WHAT IS REQUIRED
Look for the word "Klein". Copy every line of the listing where it occurs.

PROVIDED ENTRIES
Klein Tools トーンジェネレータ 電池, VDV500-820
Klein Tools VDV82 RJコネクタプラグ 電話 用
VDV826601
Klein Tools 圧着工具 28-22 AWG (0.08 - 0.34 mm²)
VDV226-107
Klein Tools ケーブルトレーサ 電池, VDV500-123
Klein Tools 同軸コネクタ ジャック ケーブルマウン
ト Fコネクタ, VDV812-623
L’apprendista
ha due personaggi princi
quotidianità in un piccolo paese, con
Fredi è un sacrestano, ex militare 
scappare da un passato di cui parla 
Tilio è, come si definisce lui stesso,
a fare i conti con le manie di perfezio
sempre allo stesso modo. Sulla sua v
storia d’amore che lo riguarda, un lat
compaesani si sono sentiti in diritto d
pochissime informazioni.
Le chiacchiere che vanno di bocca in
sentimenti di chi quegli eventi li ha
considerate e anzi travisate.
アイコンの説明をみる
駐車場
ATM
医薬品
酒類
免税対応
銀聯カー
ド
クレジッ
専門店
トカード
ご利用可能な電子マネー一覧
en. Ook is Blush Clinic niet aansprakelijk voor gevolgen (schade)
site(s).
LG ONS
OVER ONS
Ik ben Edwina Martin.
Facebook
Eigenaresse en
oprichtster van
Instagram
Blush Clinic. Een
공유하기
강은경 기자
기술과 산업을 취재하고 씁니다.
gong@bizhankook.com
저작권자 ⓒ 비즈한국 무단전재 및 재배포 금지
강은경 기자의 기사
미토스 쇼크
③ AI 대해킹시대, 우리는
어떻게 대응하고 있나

RESPONSE TO THE TASK
Klein Tools トーンジェネレータ 電池, VDV500-820
Klein Tools VDV82 RJコネクタプラグ 電話 用
Klein Tools 圧着工具 28-22 AWG (0.08 - 0.34 mm²)
Klein Tools ケーブルトレーサ 電池, VDV500-123
Klein Tools 同軸コネクタ ジャック ケーブルマウン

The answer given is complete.